ROME, Sept 29 (Reuters) - AS Roma will use the English model for soccer stadiums when drawing up detailed plans for their new home, club officials said on Tuesday.
Roma share the Stadio Olimpico with city rivals Lazio but want to build their own 55,000-seater stadium in the western outskirts of the city to increase much-needed revenue and bring fans closer to the pitch.
The Olimpico has a running track and coach Claudio Ranieri, a former Chelsea boss, is looking forward to the new stadium’s dugouts being next to the fans as they are in England.
“It means being together, being an integral part of the experience with the fans who are close,” Ranieri told a news conference.
“In England it’s like that everywhere. Away from home you feel like an opponent but never an enemy.”
Italian soccer suffers from a hooliganism problem and fans are rarely close to players and officials in current stadiums.
A government crackdown has cut the number of violent incidents and Fiorentina, also mulling a new stadium, have been praised for removing barriers in the away section.
Supporter unrest continues over Interior Ministry plans to introduce an electronic supporter card to track fan movements.

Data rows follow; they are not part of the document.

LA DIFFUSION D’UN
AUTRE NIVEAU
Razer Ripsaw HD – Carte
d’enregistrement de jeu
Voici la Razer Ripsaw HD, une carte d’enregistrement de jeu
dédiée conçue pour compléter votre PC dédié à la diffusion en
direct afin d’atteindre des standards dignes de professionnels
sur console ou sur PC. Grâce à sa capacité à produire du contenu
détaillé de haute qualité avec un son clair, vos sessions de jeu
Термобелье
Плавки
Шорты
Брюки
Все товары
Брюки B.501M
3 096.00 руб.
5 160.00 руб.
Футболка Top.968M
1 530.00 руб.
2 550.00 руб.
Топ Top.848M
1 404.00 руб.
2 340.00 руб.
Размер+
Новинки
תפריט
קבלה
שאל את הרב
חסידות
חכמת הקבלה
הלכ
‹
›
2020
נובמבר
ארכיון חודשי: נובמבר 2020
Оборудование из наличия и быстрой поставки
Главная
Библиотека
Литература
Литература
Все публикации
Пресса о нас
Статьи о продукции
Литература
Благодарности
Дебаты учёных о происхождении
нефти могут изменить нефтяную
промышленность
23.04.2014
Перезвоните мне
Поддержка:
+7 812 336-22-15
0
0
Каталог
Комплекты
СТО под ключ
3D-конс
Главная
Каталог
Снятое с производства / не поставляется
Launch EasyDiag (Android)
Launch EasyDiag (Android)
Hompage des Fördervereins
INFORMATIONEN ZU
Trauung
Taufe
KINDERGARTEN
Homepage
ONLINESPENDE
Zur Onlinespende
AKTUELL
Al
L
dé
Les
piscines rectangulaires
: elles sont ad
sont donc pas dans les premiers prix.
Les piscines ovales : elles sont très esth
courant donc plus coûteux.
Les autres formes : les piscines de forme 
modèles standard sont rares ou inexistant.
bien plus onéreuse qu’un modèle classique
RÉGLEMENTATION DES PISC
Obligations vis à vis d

Roma fans have also protested against president Rosella Sensi after another takeover bid collapsed this year.
The Serie A side, sixth last season, issued a mixed set of financial results on Monday and a new stadium is seen as a way of swelling the coffers once construction is factored in.
Most Italian clubs rent stadiums from councils, meaning they have lost out on revenue and suffer in European competition compared to English and Spanish sides who own their grounds.
Juventus are the first Serie A club to build their own stadium, with completion due in 2011, while Inter Milan are keen to move away from the San Siro which AC Milan could then buy.
Reports say Sensi could name the stadium after her late father and previous president Franco Sensi.
Club captain Francesco Totti, 33, just hopes the ground can be completed in time for him to play inside it.
“It’s hard, I hope they can build it quickly. I hope to manage it given that I’m signing a new five-year deal,” he said.
Environmental opponents have criticised the plans saying the Olimpico is already a world-class stadium and another ground is not needed, especially if Lazio decide to build a new home too.